>>>

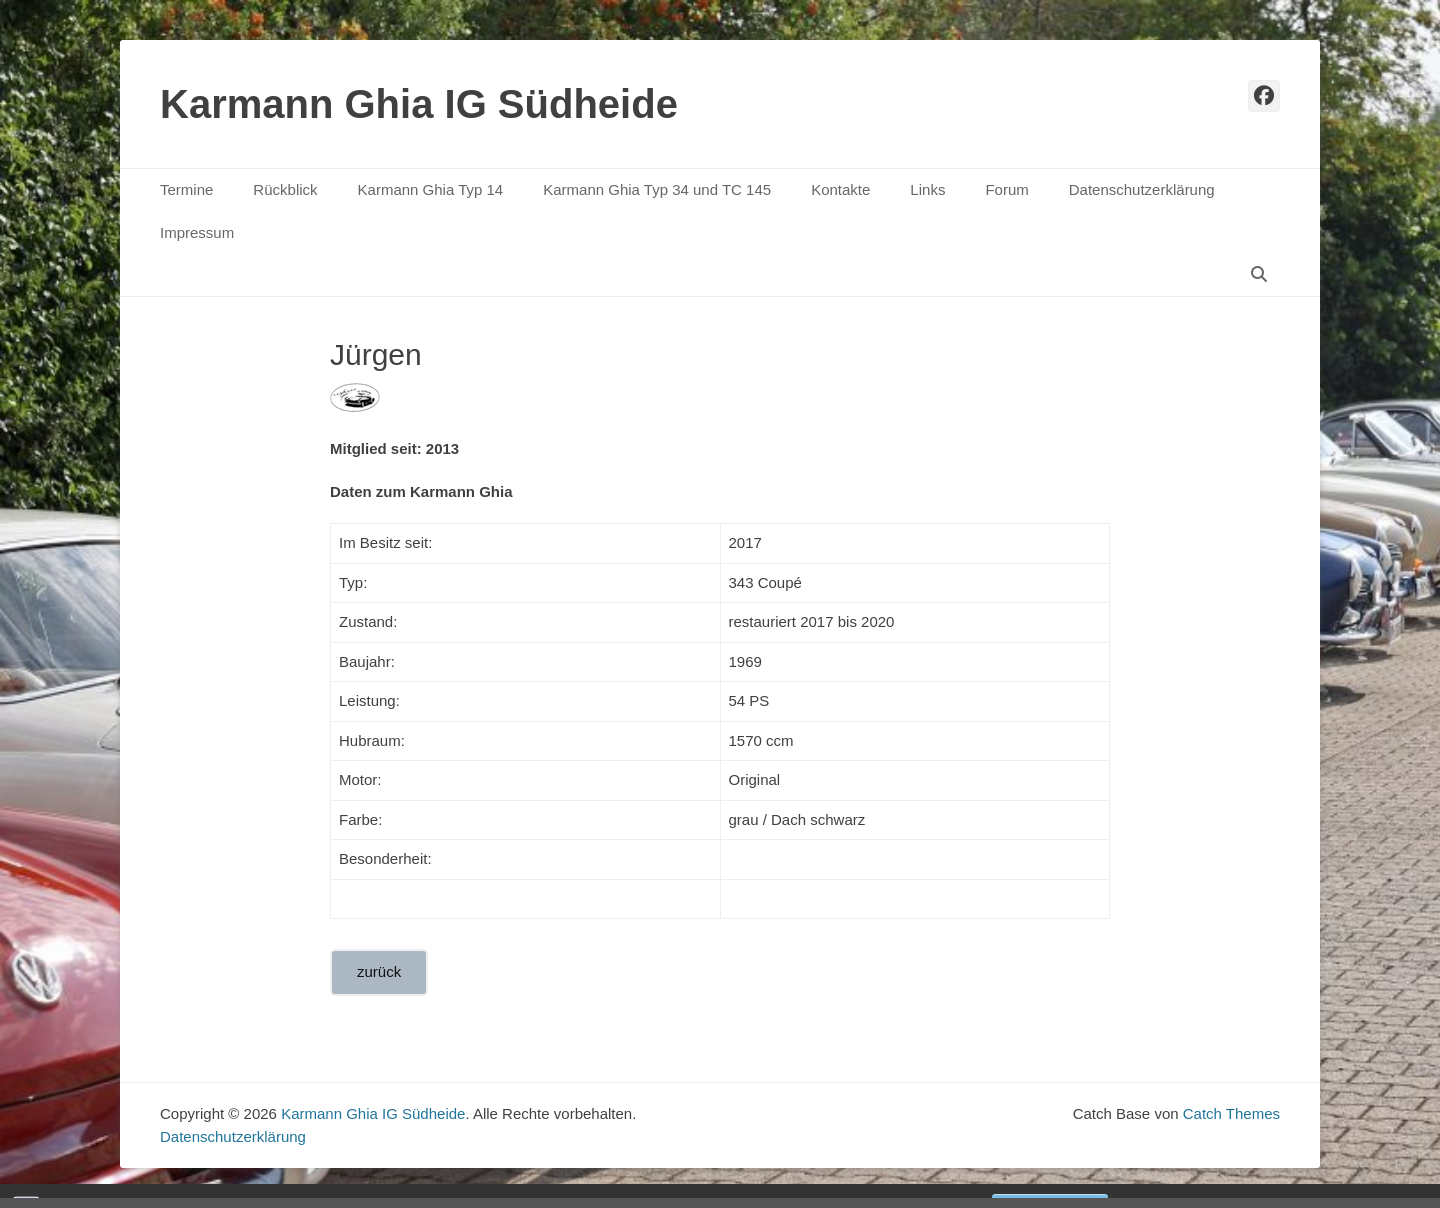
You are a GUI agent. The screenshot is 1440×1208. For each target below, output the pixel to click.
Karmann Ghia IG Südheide (419, 104)
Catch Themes (1231, 1113)
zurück (379, 971)
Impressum (197, 232)
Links (927, 189)
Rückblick (285, 189)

<<<

▸ **Exercise requirements**
The job is to return the listing above exactly, minus its pictures.

▸ **Response below**
You are a GUI agent. The screenshot is 1440×1208. For each target below, output the pixel to click.
Karmann Ghia IG Südheide (419, 104)
Catch Themes (1231, 1113)
zurück (379, 971)
Impressum (197, 232)
Links (927, 189)
Rückblick (285, 189)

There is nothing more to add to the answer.